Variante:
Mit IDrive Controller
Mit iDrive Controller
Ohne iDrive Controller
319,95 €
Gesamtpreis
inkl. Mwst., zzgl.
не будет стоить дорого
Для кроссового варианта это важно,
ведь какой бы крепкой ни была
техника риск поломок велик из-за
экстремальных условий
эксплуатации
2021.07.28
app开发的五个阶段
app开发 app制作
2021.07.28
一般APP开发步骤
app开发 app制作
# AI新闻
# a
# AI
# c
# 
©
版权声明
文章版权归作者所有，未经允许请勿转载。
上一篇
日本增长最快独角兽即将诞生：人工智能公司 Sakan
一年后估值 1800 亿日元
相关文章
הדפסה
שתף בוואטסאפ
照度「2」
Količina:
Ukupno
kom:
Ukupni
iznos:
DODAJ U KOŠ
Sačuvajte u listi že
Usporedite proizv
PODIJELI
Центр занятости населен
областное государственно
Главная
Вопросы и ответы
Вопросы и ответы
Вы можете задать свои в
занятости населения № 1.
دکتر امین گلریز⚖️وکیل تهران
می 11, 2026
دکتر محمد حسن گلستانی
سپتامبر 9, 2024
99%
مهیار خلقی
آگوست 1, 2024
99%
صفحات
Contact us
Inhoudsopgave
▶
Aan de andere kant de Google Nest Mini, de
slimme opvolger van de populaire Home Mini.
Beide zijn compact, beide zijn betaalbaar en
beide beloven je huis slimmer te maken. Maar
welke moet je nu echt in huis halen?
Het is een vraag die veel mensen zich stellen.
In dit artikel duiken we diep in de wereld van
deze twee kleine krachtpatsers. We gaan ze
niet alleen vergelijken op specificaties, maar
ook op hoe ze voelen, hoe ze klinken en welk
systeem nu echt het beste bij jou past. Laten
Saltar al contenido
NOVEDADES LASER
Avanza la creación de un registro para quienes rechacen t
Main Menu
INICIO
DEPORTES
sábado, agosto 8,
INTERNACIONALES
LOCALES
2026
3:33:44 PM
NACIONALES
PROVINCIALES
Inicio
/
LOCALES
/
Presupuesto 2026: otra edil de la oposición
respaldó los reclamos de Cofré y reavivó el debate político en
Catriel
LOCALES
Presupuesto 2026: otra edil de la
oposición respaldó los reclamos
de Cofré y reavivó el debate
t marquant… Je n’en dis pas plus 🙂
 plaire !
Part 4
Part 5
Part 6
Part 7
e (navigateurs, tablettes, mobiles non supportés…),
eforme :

····················

Exercise prompt: Which lines of the listing include the string "reclamos"? Pull them out.

Problem solution:
respaldó los reclamos de Cofré y reavivó el debate político en
oposición respaldó los reclamos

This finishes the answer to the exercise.